__WHAT TO DO__: Every single line below has to be printed once more, exactly.

__Saved entries__:
§ §

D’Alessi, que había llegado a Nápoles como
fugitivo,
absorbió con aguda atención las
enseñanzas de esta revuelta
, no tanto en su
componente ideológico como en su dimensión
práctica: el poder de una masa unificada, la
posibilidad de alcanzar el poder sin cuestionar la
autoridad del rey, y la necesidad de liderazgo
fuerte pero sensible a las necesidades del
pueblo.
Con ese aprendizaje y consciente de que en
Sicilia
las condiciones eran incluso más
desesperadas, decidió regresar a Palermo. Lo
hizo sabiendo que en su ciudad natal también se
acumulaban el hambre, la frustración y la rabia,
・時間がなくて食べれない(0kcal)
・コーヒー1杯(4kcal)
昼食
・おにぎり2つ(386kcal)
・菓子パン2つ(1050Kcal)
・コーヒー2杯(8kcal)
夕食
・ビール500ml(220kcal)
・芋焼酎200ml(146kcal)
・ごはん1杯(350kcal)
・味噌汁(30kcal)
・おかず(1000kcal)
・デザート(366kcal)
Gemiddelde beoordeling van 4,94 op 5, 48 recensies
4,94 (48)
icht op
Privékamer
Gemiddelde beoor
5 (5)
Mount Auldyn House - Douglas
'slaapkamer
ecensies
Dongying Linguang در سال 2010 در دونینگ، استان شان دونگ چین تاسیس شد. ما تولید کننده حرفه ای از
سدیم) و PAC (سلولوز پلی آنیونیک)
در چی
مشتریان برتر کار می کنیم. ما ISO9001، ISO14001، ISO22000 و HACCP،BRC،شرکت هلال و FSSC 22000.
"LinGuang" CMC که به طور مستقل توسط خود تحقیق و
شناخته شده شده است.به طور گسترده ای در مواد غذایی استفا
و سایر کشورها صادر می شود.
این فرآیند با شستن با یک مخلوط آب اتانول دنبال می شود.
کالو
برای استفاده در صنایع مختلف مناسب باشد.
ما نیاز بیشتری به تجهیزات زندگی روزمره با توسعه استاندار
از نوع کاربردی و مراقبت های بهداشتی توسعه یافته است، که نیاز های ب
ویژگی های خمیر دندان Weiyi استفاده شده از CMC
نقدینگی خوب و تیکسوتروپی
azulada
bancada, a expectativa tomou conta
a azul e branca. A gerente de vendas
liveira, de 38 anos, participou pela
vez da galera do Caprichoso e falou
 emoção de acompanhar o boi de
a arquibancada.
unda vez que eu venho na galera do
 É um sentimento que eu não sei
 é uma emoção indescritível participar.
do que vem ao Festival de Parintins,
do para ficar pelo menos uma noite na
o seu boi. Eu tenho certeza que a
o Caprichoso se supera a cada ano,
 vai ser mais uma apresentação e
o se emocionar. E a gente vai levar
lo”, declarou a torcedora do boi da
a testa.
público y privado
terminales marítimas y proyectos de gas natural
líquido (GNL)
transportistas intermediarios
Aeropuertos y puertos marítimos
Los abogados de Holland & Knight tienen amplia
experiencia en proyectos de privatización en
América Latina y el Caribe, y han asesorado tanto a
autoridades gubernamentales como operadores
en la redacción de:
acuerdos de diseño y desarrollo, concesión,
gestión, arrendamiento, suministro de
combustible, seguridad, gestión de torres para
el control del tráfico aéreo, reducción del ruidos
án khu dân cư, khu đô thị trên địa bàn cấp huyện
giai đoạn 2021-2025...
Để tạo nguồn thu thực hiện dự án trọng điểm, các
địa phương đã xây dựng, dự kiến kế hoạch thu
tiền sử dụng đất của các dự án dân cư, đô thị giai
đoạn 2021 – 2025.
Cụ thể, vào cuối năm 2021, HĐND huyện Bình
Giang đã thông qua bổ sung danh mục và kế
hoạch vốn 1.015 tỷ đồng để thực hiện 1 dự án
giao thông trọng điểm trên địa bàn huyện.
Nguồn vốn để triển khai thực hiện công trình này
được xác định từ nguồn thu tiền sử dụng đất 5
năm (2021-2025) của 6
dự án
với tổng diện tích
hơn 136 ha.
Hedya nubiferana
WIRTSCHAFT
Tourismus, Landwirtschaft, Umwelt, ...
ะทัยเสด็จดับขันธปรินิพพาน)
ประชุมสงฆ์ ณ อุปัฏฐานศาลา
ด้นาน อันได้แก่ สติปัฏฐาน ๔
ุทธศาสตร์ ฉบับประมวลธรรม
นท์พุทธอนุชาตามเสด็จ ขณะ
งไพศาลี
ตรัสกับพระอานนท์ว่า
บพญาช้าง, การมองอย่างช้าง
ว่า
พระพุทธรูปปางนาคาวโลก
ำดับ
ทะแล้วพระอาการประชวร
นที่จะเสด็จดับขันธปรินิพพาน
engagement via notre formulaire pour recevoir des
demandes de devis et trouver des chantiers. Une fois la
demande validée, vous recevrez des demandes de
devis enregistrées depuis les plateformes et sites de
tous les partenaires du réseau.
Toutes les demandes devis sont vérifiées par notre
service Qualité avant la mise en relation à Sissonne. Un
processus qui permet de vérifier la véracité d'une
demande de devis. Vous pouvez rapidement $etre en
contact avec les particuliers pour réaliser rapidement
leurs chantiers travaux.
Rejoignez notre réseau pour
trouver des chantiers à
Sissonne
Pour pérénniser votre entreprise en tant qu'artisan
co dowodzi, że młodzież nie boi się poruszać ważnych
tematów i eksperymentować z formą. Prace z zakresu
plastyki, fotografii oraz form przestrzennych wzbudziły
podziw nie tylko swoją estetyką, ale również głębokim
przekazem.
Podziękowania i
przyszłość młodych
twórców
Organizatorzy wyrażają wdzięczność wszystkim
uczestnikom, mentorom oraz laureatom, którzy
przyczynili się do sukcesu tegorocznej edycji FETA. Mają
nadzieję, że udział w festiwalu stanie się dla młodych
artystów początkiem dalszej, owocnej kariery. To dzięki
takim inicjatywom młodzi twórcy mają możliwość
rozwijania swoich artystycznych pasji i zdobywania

§ §

__YOUR RESPONSE__:
D’Alessi, que había llegado a Nápoles como
fugitivo,
absorbió con aguda atención las
enseñanzas de esta revuelta
, no tanto en su
componente ideológico como en su dimensión
práctica: el poder de una masa unificada, la
posibilidad de alcanzar el poder sin cuestionar la
autoridad del rey, y la necesidad de liderazgo
fuerte pero sensible a las necesidades del
pueblo.
Con ese aprendizaje y consciente de que en
Sicilia
las condiciones eran incluso más
desesperadas, decidió regresar a Palermo. Lo
hizo sabiendo que en su ciudad natal también se
acumulaban el hambre, la frustración y la rabia,
・時間がなくて食べれない(0kcal)
・コーヒー1杯(4kcal)
昼食
・おにぎり2つ(386kcal)
・菓子パン2つ(1050Kcal)
・コーヒー2杯(8kcal)
夕食
・ビール500ml(220kcal)
・芋焼酎200ml(146kcal)
・ごはん1杯(350kcal)
・味噌汁(30kcal)
・おかず(1000kcal)
・デザート(366kcal)
Gemiddelde beoordeling van 4,94 op 5, 48 recensies
4,94 (48)
icht op
Privékamer
Gemiddelde beoor
5 (5)
Mount Auldyn House - Douglas
'slaapkamer
ecensies
Dongying Linguang در سال 2010 در دونینگ، استان شان دونگ چین تاسیس شد. ما تولید کننده حرفه ای از
سدیم) و PAC (سلولوز پلی آنیونیک)
در چی
مشتریان برتر کار می کنیم. ما ISO9001، ISO14001، ISO22000 و HACCP،BRC،شرکت هلال و FSSC 22000.
"LinGuang" CMC که به طور مستقل توسط خود تحقیق و
شناخته شده شده است.به طور گسترده ای در مواد غذایی استفا
و سایر کشورها صادر می شود.
این فرآیند با شستن با یک مخلوط آب اتانول دنبال می شود.
کالو
برای استفاده در صنایع مختلف مناسب باشد.
ما نیاز بیشتری به تجهیزات زندگی روزمره با توسعه استاندار
از نوع کاربردی و مراقبت های بهداشتی توسعه یافته است، که نیاز های ب
ویژگی های خمیر دندان Weiyi استفاده شده از CMC
نقدینگی خوب و تیکسوتروپی
azulada
bancada, a expectativa tomou conta
a azul e branca. A gerente de vendas
liveira, de 38 anos, participou pela
vez da galera do Caprichoso e falou
 emoção de acompanhar o boi de
a arquibancada.
unda vez que eu venho na galera do
 É um sentimento que eu não sei
 é uma emoção indescritível participar.
do que vem ao Festival de Parintins,
do para ficar pelo menos uma noite na
o seu boi. Eu tenho certeza que a
o Caprichoso se supera a cada ano,
 vai ser mais uma apresentação e
o se emocionar. E a gente vai levar
lo”, declarou a torcedora do boi da
a testa.
público y privado
terminales marítimas y proyectos de gas natural
líquido (GNL)
transportistas intermediarios
Aeropuertos y puertos marítimos
Los abogados de Holland & Knight tienen amplia
experiencia en proyectos de privatización en
América Latina y el Caribe, y han asesorado tanto a
autoridades gubernamentales como operadores
en la redacción de:
acuerdos de diseño y desarrollo, concesión,
gestión, arrendamiento, suministro de
combustible, seguridad, gestión de torres para
el control del tráfico aéreo, reducción del ruidos
án khu dân cư, khu đô thị trên địa bàn cấp huyện
giai đoạn 2021-2025...
Để tạo nguồn thu thực hiện dự án trọng điểm, các
địa phương đã xây dựng, dự kiến kế hoạch thu
tiền sử dụng đất của các dự án dân cư, đô thị giai
đoạn 2021 – 2025.
Cụ thể, vào cuối năm 2021, HĐND huyện Bình
Giang đã thông qua bổ sung danh mục và kế
hoạch vốn 1.015 tỷ đồng để thực hiện 1 dự án
giao thông trọng điểm trên địa bàn huyện.
Nguồn vốn để triển khai thực hiện công trình này
được xác định từ nguồn thu tiền sử dụng đất 5
năm (2021-2025) của 6
dự án
với tổng diện tích
hơn 136 ha.
Hedya nubiferana
WIRTSCHAFT
Tourismus, Landwirtschaft, Umwelt, ...
ะทัยเสด็จดับขันธปรินิพพาน)
ประชุมสงฆ์ ณ อุปัฏฐานศาลา
ด้นาน อันได้แก่ สติปัฏฐาน ๔
ุทธศาสตร์ ฉบับประมวลธรรม
นท์พุทธอนุชาตามเสด็จ ขณะ
งไพศาลี
ตรัสกับพระอานนท์ว่า
บพญาช้าง, การมองอย่างช้าง
ว่า
พระพุทธรูปปางนาคาวโลก
ำดับ
ทะแล้วพระอาการประชวร
นที่จะเสด็จดับขันธปรินิพพาน
engagement via notre formulaire pour recevoir des
demandes de devis et trouver des chantiers. Une fois la
demande validée, vous recevrez des demandes de
devis enregistrées depuis les plateformes et sites de
tous les partenaires du réseau.
Toutes les demandes devis sont vérifiées par notre
service Qualité avant la mise en relation à Sissonne. Un
processus qui permet de vérifier la véracité d'une
demande de devis. Vous pouvez rapidement $etre en
contact avec les particuliers pour réaliser rapidement
leurs chantiers travaux.
Rejoignez notre réseau pour
trouver des chantiers à
Sissonne
Pour pérénniser votre entreprise en tant qu'artisan
co dowodzi, że młodzież nie boi się poruszać ważnych
tematów i eksperymentować z formą. Prace z zakresu
plastyki, fotografii oraz form przestrzennych wzbudziły
podziw nie tylko swoją estetyką, ale również głębokim
przekazem.
Podziękowania i
przyszłość młodych
twórców
Organizatorzy wyrażają wdzięczność wszystkim
uczestnikom, mentorom oraz laureatom, którzy
przyczynili się do sukcesu tegorocznej edycji FETA. Mają
nadzieję, że udział w festiwalu stanie się dla młodych
artystów początkiem dalszej, owocnej kariery. To dzięki
takim inicjatywom młodzi twórcy mają możliwość
rozwijania swoich artystycznych pasji i zdobywania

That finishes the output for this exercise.